Life changed as Sadiik Yusuf knew it about two years ago, when the FBI appeared at his front door in Minneapolis to tell him his son Abdullahi had been stopped at the airport, suspected of trying to board a flight that would take him to Syria to fight with ISIS.
"My job has always been to drop Abdullahi off at school and to pick him up," Sidiik told a group of community leaders last week during a meeting at the U.S. Attorney's Office. "But that day, around noon there was a knock on the door. It was the FBI and I was asked if I was Abdullahi's father and the FBI agents held out a picture."
That's how it all began for Sadiik Yusuf and his family: with a knock, a photograph, and the sudden realization that their son, now 20, was being lured to Syria by a shadowy group few at the time realized was targeting young Muslims in Minneapolis.
"As a family it was a very difficult day, it was a shocking and horrifying day," he said through an interpreter, speaking publicly for the first time about what his family has endured. NPR was the only news organization present.
The meeting where Yusuf spoke out is part of a a broader effort by the Justice Department to convince parents of young people who might be radicalizing not to keep the changes they are noticing to themselves. If they see something, they should say something.
Attempt To Curb Recruiting
Justice Department officials, like Minnesota's U.S. Attorney Andrew Luger, are convening meetings like this to see if they can spark a grassroots push to curb ISIS recruiting efforts.
Law enforcement sources tell NPR that dozens of young people from the Somali community in Minneapolis have been lured by ISIS and have either left Minnesota, been stopped trying to leave, or are under investigation for possibly planning to do so.
The Yusufs are the first family in the community to speak publicly about the experience. And they are going a step further. They are asking parents in their position to tell authorities if they suspect kids are falling under ISIS' spell.
In a matter of months, Abdullahi Yusuf he went from normal senior in high school to pleading guilty to wanting to help a terrorist group. He is still awaiting sentencing and is the only young man in America to have been enrolled in a jihadi rehabilitation program aimed at getting him to understand why he fell under ISIS' spell in the first place.
Given the turn of events, it wouldn't be surprising if Sadiik Yusuf and his family harbored resentment toward the people who have put his son behind bars. This is the twist: Yusuf is not angry. He went before the community to say he believed the FBI saved his boy's life.
"One hundred percent for sure, if he was not stopped or arrested that day he might not have lived today," the elder Yusuf told the group. "One hundred percent for sure."
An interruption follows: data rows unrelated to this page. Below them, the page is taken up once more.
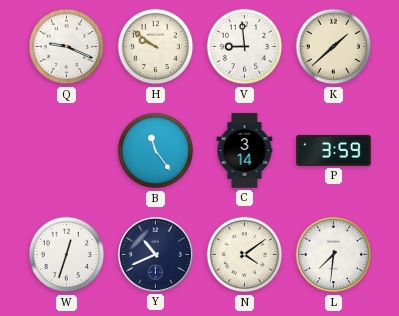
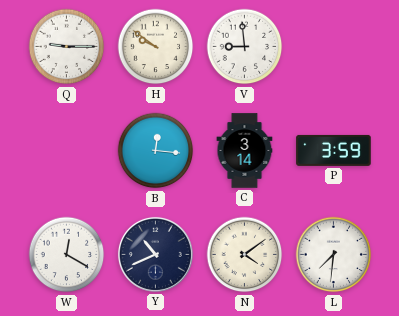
Q: 9:19 -> 9:15
K: 1:38 -> none
B: 11:24 -> 12:16
W: 12:33 -> 12:20
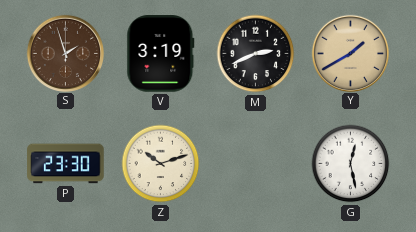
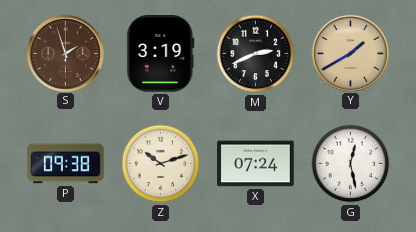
P: 23:30 -> 09:38
X: none -> 07:24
Suspicion In Somali-American Community
As a general matter, the Somali-Americans in the Twin Cities are suspicious of the government's intentions. Some have told reporters that they believe the ISIS cases in Minnesota are drummed up, the result of aggressive FBI racial profiling and elaborate entrapment schemes.
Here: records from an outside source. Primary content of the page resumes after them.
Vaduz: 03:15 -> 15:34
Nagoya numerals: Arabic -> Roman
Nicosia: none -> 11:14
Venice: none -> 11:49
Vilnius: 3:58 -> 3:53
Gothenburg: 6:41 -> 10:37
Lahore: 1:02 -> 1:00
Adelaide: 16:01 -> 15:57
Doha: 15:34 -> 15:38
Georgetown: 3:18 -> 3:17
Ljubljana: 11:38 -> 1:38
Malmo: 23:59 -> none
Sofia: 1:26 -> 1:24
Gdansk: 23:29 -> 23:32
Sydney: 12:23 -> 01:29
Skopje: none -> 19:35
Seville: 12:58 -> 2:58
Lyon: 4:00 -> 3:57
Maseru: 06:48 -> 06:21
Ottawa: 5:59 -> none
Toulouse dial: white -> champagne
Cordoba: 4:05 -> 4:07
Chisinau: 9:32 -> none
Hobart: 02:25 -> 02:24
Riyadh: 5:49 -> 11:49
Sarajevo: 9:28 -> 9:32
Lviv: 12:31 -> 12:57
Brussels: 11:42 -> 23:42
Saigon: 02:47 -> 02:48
Others say they don't believe terrorist are recruiting in the U.S. All this, in spite of the fact that earlier this year half a dozen young Somalis from the Twin Cities – including Sadiik's son – pleaded guilty to trying to go to Syria to join ISIS and a jury found three of their friends guilty of terrorism crimes related to their efforts to go and fight.
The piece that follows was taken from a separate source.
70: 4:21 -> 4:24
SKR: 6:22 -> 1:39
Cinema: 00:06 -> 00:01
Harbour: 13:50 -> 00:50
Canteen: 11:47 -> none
"Communities like the Somali community in Minneapolis have a history of troubled and distrustful relationships with law enforcement," says Quintan Wiktorowicz, one of the founders of Affinis Labs, a company that, among other things, works to counter violent extremism in communities. "So for one of the fathers and his family to come out in that kind of meeting is a very unique experience. It's important. There are a lot of possible lessons other families can glean from this.
Countering Extremism At Home
Counter-terrorism officials have come to the conclusion that the best way to defeat ISIS recruiters isn't on the battlefields of Syria, it is in communities in the U.S. That means that instead of rounding people up and arresting them, authorities are looking at alternatives to lengthy jail terms and testing prevention programs.
"This has got to be about more than identifying potential prosecutions," President Obama's top terrorism advisor, Lisa Monaco, told NPR. "If we don't have trusted relationships with communities there's no way a family, a brother, a sister, a coach, a teacher are going to be able to say, this kid looks like they are going down the wrong path, how do I help?"
Monaco says the Obama administration is stepping up funding for local programs that give parents, and kids, options before they go so far down the path of radicalization that bringing them back is more difficult.
Sadiik Yusuf, for his part, considers himself lucky. Two of his son's friends who managed to leave Minnesota to join ISIS have died fighting in Syria.